Guy’s criticism of the Bronson was that some of the fun had gone from the bike. I’m not familiar with the outgoing Hightower or Bronson, but I think I know what he means. Load the new Hightower into the ground and it doesn’t return your energy like the Santa Cruz 5010 I know really well. There’s too much bike here for that to happen, and the needle has been swung firmly in the direction of competence over playfulness. That said, it’s not unwilling to leave the ground, I found plenty of natural doubles and kickers to play on, some of which I had the guts to pull for… plenty I didn’t.
The trails I rolled down on the Stone King route varied minute by minute. Loamy slaloms that fill your shoes and even jersey with loam, huge rocky minefields, slabs of rock like dinner plates, loose shale singletrack, rounded rocks and shiny roots coatd with anti-grip. The Hightower took it all. The only trouble is, I have no idea how it rides on mellow trails I like to ride in the UK.

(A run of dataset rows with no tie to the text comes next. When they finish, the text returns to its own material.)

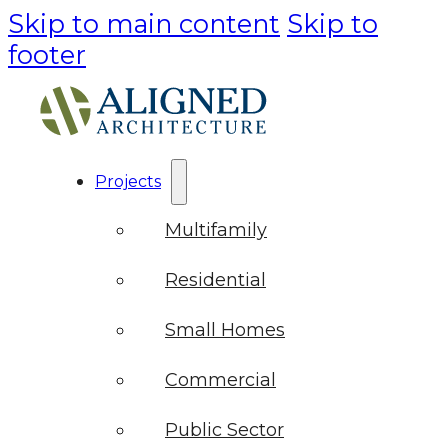
Skip to main content
Skip to
footer
Projects
Multifamily
Residential
Small Homes
Commercial
Public Sector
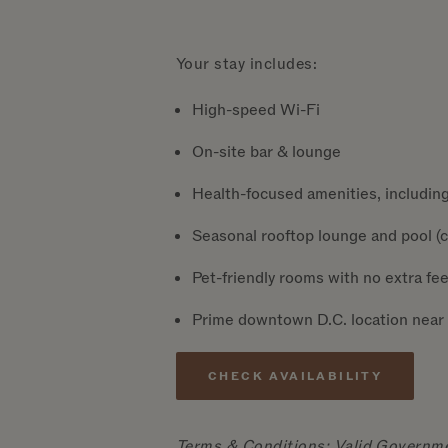
Your stay includes:
High-speed Wi-Fi
On-site bar & lounge
Health-focused amenities, including
Seasonal rooftop lounge and pool (ch
Pet-friendly rooms with no extra fee
Prime downtown D.C. location near 
CHECK AVAILABILITY
Terms & Conditions: Valid Governmen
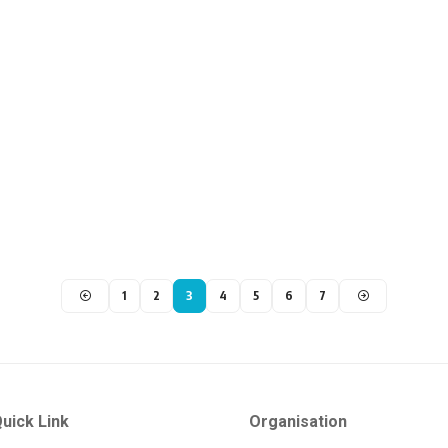
1
2
3
4
5
6
7
uick Link
Organisation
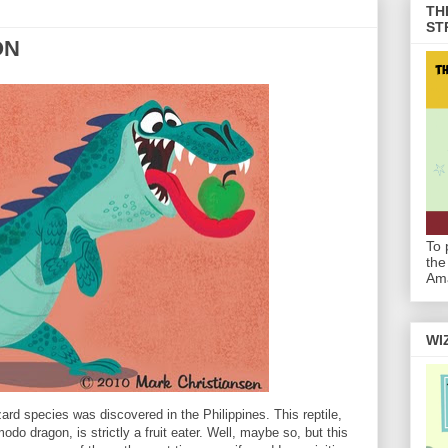
TH
ST
ON
To 
the
Am
WI
zard species was discovered in the Philippines. This reptile,
odo dragon, is strictly a fruit eater. Well, maybe so, but this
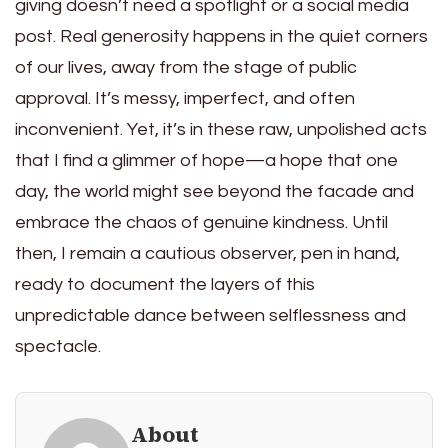
giving doesn’t need a spotlight or a social media
post. Real generosity happens in the quiet corners
of our lives, away from the stage of public
approval. It’s messy, imperfect, and often
inconvenient. Yet, it’s in these raw, unpolished acts
that I find a glimmer of hope—a hope that one
day, the world might see beyond the facade and
embrace the chaos of genuine kindness. Until
then, I remain a cautious observer, pen in hand,
ready to document the layers of this
unpredictable dance between selflessness and
spectacle.
About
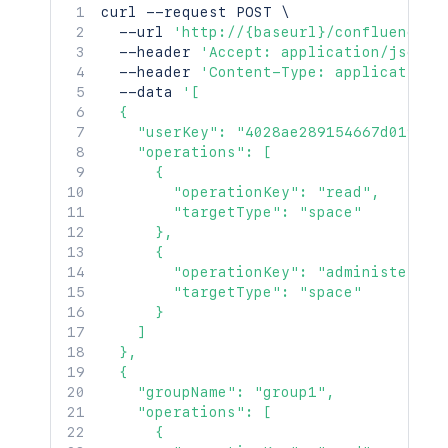
curl
 --request POST 
\
  --url 
'http://{baseurl}/confluence/r
  --header 
'Accept: application/json'
  --header 
'Content-Type: application/
  --data 
'[

  {

    "userKey": "4028ae289154667d0191546
    "operations": [

      {

        "operationKey": "read",

        "targetType": "space"

      },

      {

        "operationKey": "administer",

        "targetType": "space"

      }

    ]

  },

  {

    "groupName": "group1",

    "operations": [

      {
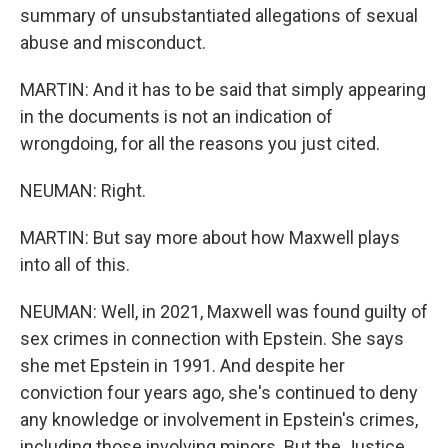
summary of unsubstantiated allegations of sexual
abuse and misconduct.
MARTIN: And it has to be said that simply appearing
in the documents is not an indication of
wrongdoing, for all the reasons you just cited.
NEUMAN: Right.
MARTIN: But say more about how Maxwell plays
into all of this.
NEUMAN: Well, in 2021, Maxwell was found guilty of
sex crimes in connection with Epstein. She says
she met Epstein in 1991. And despite her
conviction four years ago, she's continued to deny
any knowledge or involvement in Epstein's crimes,
including those involving minors. But the Justice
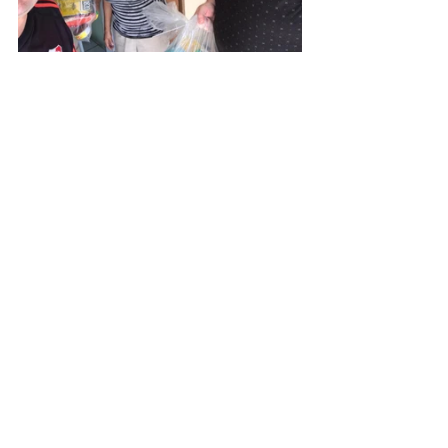
Always grateful for your prayers!
Kevin and Tia Reilly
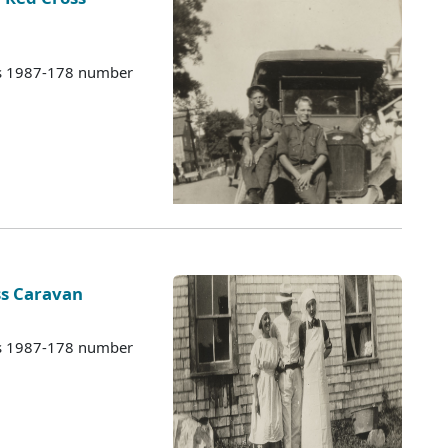
es 1987-178 number
ss Caravan
es 1987-178 number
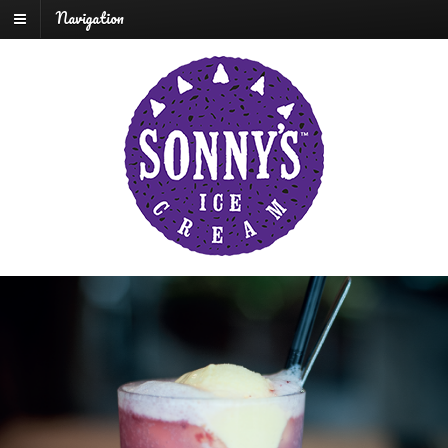
Navigation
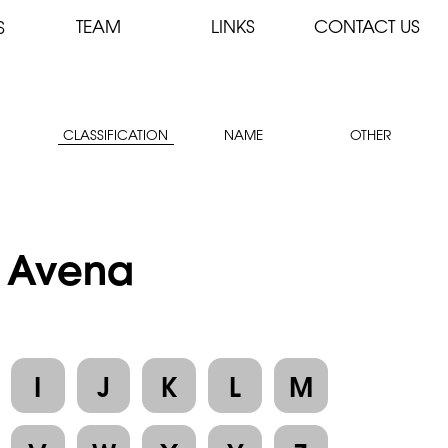
TEAM
LINKS
CONTACT US
S
CLASSIFICATION
NAME
OTHER
: Avena
I
J
K
L
M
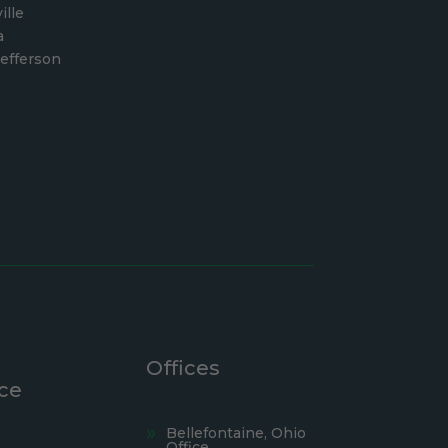
ille
a
efferson
Offices
ce
Bellefontaine, Ohio
Office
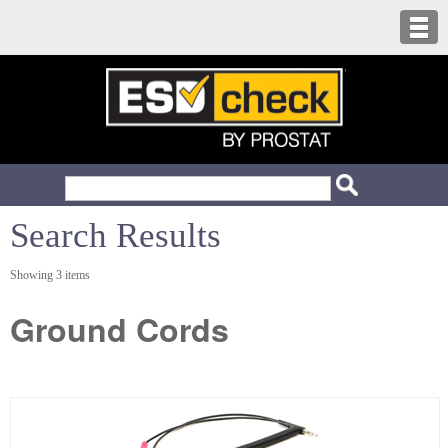
Search Results
Showing 3 items
Ground Cords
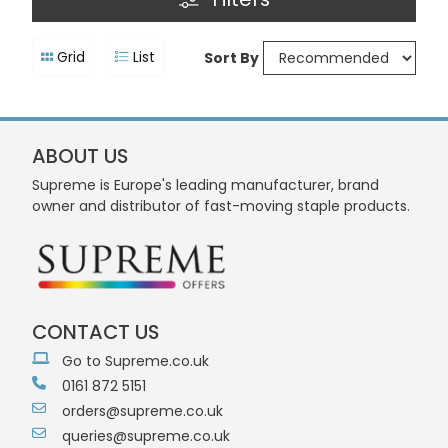
Grid
List
Sort By
ABOUT US
Supreme is Europe's leading manufacturer, brand
owner and distributor of fast-moving staple products.
CONTACT US
Go to Supreme.co.uk
0161 872 5151
orders@supreme.co.uk
queries@supreme.co.uk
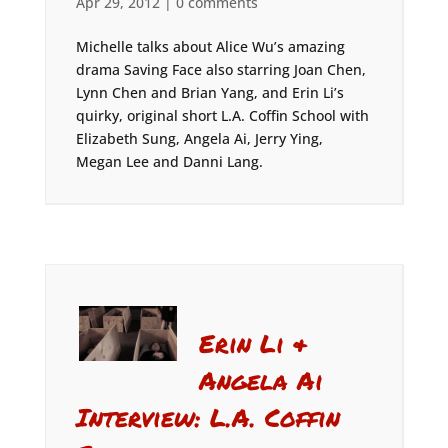
Apr 29, 2012
|
0 comments
Michelle talks about Alice Wu’s amazing
drama Saving Face also starring Joan Chen,
Lynn Chen and Brian Yang, and Erin Li’s
quirky, original short L.A. Coffin School with
Elizabeth Sung, Angela Ai, Jerry Ying,
Megan Lee and Danni Lang.
Erin Li &
Angela Ai
Interview: L.A. Coffin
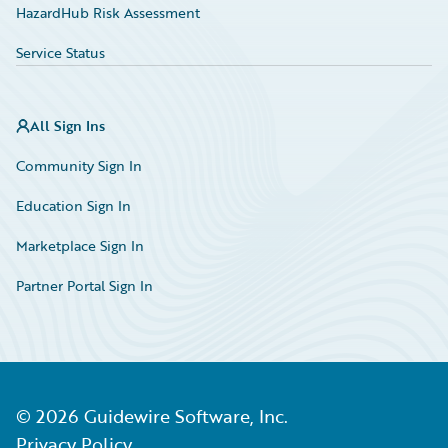
HazardHub Risk Assessment
Service Status
All Sign Ins
Community Sign In
Education Sign In
Marketplace Sign In
Partner Portal Sign In
©
2026
Guidewire Software, Inc.
Privacy Policy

I said earlier the fork is my biggest criticism, but the downtube protector fared much worse. I lost mine in a rock garden, smashing its lower fixings to smithereens, and two other journalists had guards that suffered similarly. I know it’s there as a replacement part, but Santa Cruz needs to put something more resilient and rubbery in there so you don’t have to worry about it.
Verdict
I liked the Hightower plenty in the rocky Alps, an environment where more really is more, and you can’t actually have enough travel, tyre girth or suspension travel. It’s a huge credit to Santa Cruz that it’s managed to make a bike with just 150mm travel ride like an enduro bike, catching you when you mess up and generating pure speed from any trail. I’ve yet to ride it back home in the real world though, where your average speed is not 20mph for 15 minutes. Perhaps the extra “brawn” will make it too slow and boring on flatter trails, and maybe the plusher suspension will rob it of fun on jumpy trails. All that’s guesswork though, what I do know is the Hightower is one of the most accomplished descenders in its class.